HARRISBURG, Pa. (AP) – After more than a year of being demonized for his administration’s deep cuts in state spending for education, Gov. Tom Corbett may soon be able to claim some victories in his school-reform agenda.

As part of this week’s handshake deal on a $27.7 billion spending blueprint, leaders of the Republican majorities in the Legislature promised the GOP governor they would push for passage of four bills he wants on his desk before lawmakers’ scheduled summer break begins a week from now.

“We have some details to work through, but I think it’s a very reachable goal,” said Senate Majority Leader Dominic Pileggi, R-Delaware.

The proposals would expand a tax-credit program that helps children from lowincome families transfer to private schools or better public ones, establish a process for assisting financially distressed school districts, place the regulation of charter schools under a statewide board and broaden teacher evaluations to include students” performance on standardized tests.

All the bills need majority support to become law. None is a slam dunk, especially when lawmakers have only a week to pass a state budget and deal with other bills competing for their attention.
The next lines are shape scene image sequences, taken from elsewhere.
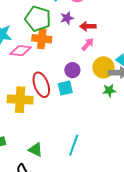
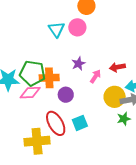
purple star: (67, 18) -> (78, 64), moved
green pentagon: (38, 19) -> (32, 73), moved
red arrow: (88, 26) -> (117, 67), moved
purple circle: (72, 70) -> (66, 95), moved

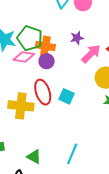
pink arrow: (95, 76) -> (91, 54), size x1.5
purple circle: (66, 95) -> (47, 61), moved
cyan square: (80, 123) -> (67, 96), turned 35

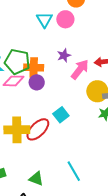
red ellipse: (43, 92) -> (38, 129), moved, turned 70
cyan square: (67, 96) -> (61, 115), turned 35
cyan line: (72, 154) -> (74, 171), turned -45

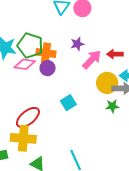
red ellipse: (38, 129) -> (28, 117), moved
yellow cross: (17, 130) -> (23, 138), moved

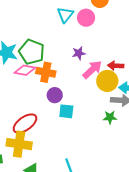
orange cross: (46, 53) -> (46, 72), moved
purple circle: (48, 68) -> (55, 95), moved
yellow circle: (107, 83) -> (107, 81), moved
cyan square: (68, 103) -> (66, 111), turned 35

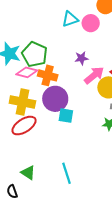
cyan triangle: (65, 15) -> (70, 19), turned 30
purple circle: (55, 95) -> (55, 99), size x1.6
yellow cross: (19, 144) -> (22, 102), moved

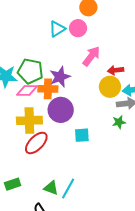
purple star: (81, 58) -> (60, 77), moved, size x1.5
pink arrow: (94, 75) -> (91, 56), moved
cyan square: (66, 116) -> (82, 135), moved
cyan line: (66, 173) -> (68, 189), moved, turned 60

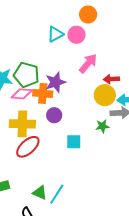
purple circle: (61, 110) -> (54, 115), size x0.6
green star: (119, 122) -> (102, 126), moved

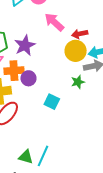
pink arrow: (88, 64) -> (54, 22), turned -80
orange cross: (43, 93) -> (14, 71), moved
cyan square: (74, 142) -> (52, 102), turned 35

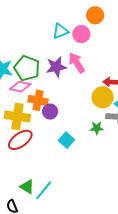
pink arrow: (54, 22) -> (77, 63), moved
purple star: (25, 45) -> (56, 67), moved

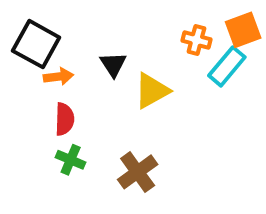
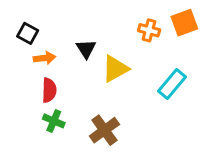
black square: (36, 44) -> (28, 33), size x0.6
cyan rectangle: (227, 66) -> (172, 84), moved

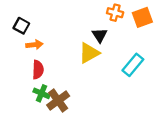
orange cross: (149, 30) -> (115, 13), moved
black triangle: (86, 49) -> (100, 35), moved
brown cross: (104, 130) -> (58, 100), moved

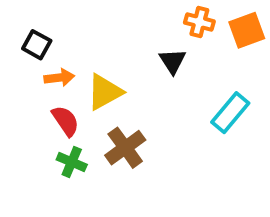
yellow triangle: (89, 53) -> (105, 92), moved
red semicircle: (38, 70) -> (65, 121), turned -36
brown cross: (58, 100) -> (125, 148), moved

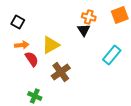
orange cross: (199, 22) -> (89, 17), moved
orange arrow: (59, 78) -> (22, 45), moved
green cross: (72, 162) -> (35, 96), moved

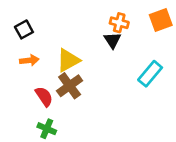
black square: (18, 22) -> (24, 29), turned 32
red semicircle: (32, 59) -> (44, 96), moved
brown cross: (61, 72) -> (70, 86), moved

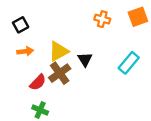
black triangle: (112, 40) -> (85, 59), moved
red semicircle: (44, 96) -> (38, 82), turned 78

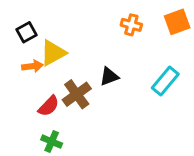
yellow triangle: (59, 51) -> (53, 53), moved
black triangle: (85, 59) -> (109, 77), turned 42

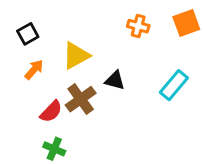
yellow triangle: (53, 53) -> (76, 56), moved
orange arrow: (32, 66) -> (34, 70), turned -42
black triangle: (109, 77) -> (115, 80), turned 36

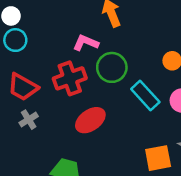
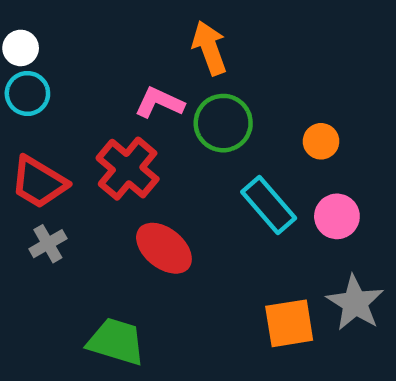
green circle: (112, 67) -> (223, 123), moved
red cross: (70, 78) -> (128, 169), turned -32
red ellipse: (90, 120) -> (164, 248), turned 72

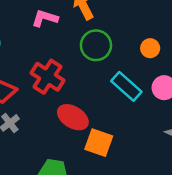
pink L-shape: (159, 103) -> (45, 18), moved
orange square: (289, 323) -> (99, 143), moved, turned 36

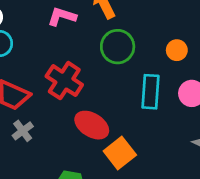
cyan rectangle: (126, 86) -> (151, 92), turned 52
orange square: (99, 143) -> (120, 153), turned 32

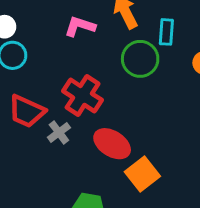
cyan rectangle: (151, 92) -> (166, 32), moved, size x0.7
gray cross: (23, 131) -> (59, 132), moved

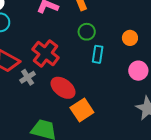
cyan rectangle: (166, 32) -> (98, 54), moved
green circle: (140, 59) -> (87, 32), size x0.7

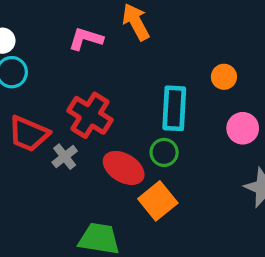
green circle: (87, 32) -> (164, 152), moved
cyan rectangle: (98, 54) -> (174, 108), size x1.5

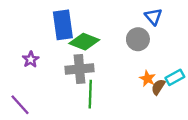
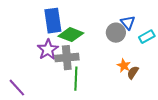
blue triangle: (153, 17) -> (128, 23), moved
purple star: (31, 59) -> (48, 50), moved, size x1.5
cyan rectangle: (175, 77) -> (147, 37), moved

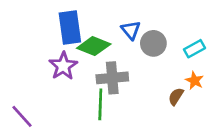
blue triangle: (128, 23) -> (131, 30), moved
gray cross: (67, 58) -> (112, 78), moved
orange star: (124, 66) -> (194, 81), moved

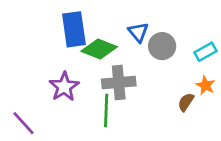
purple star: (63, 66) -> (64, 87), moved

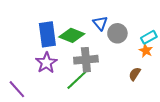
blue rectangle: (74, 29) -> (47, 34), moved
orange star: (206, 85) -> (146, 51), moved
green line: (106, 110) -> (77, 80), turned 45

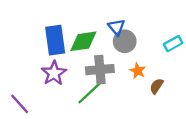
gray circle: (117, 33) -> (125, 41), moved
green diamond: (72, 35) -> (83, 41), turned -30
orange star: (146, 51) -> (138, 71), moved

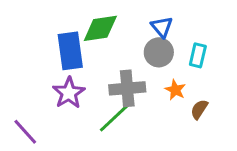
blue triangle: (116, 27) -> (162, 27), moved
green diamond: (83, 41) -> (100, 28), moved
cyan rectangle: (173, 44) -> (198, 55), moved, turned -48

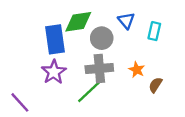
gray circle: (159, 52) -> (102, 38), moved
cyan rectangle: (198, 55) -> (154, 31), moved

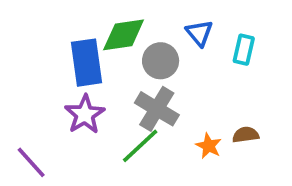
gray cross: (99, 69) -> (157, 109), turned 36
orange star: (137, 70) -> (209, 146), moved
brown semicircle: (155, 85) -> (246, 135), turned 49

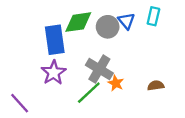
cyan rectangle: (244, 50) -> (153, 16), moved
gray circle: (161, 61) -> (108, 27), moved
orange star: (209, 146) -> (116, 83), moved

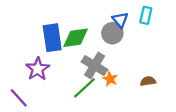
green diamond: (78, 22) -> (76, 38), moved
gray circle: (108, 27) -> (112, 33), moved
purple star: (54, 73) -> (38, 69), moved

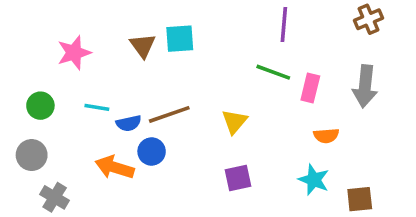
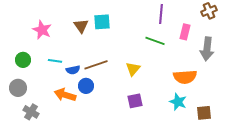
pink star: (74, 53) -> (42, 30), turned -30
pink rectangle: (310, 88) -> (185, 32), moved
orange semicircle: (326, 136) -> (185, 77), size x1.6

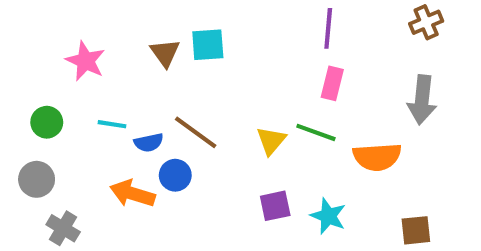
pink rectangle: (185, 32) -> (332, 83), moved
green line: (155, 41) -> (316, 132), moved
brown line: (96, 65) -> (196, 132), turned 55
cyan star: (178, 102) -> (328, 216), moved

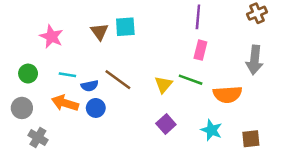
blue circle: (175, 175) -> (96, 108), moved
orange arrow: (132, 194) -> (65, 103), moved
purple square: (275, 206) -> (166, 124), turned -30
cyan star: (328, 216) -> (211, 130), moved

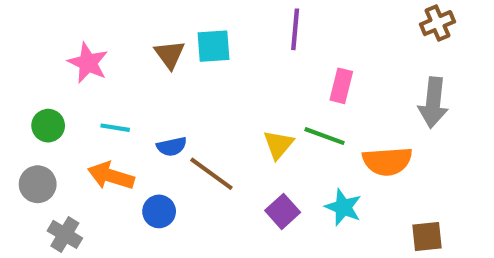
purple line: (198, 17) -> (295, 29), moved
brown line: (118, 80) -> (211, 174), moved
blue semicircle: (90, 86) -> (172, 147), moved
blue circle: (96, 108) -> (159, 211), moved
cyan star: (211, 130) -> (343, 207), moved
But the proposed expansion of the Educational Improvement Tax Credit clearly has a leg up. The leadership agreement tentatively calls for a $75 million increase – one of the largest in a discretionary program from the budget now in place – that would double spending in the program to $150 million in the year that starts July 1. Money for public schools, meanwhile, would remain level.

Corbett campaigned for governor in 2010 on a promise to open an array of taxpayer financed alternatives to public schools, but so far has not delivered. He was roundly criticized last year for failing to do enough to win support for a Senateapproved school-voucher plan that collapsed in the House.

Expanding the popular EITC program would represent tangible progress toward enhanced school choice, good news for Republican candidates and Corbett, who is not up for reelection until 2014.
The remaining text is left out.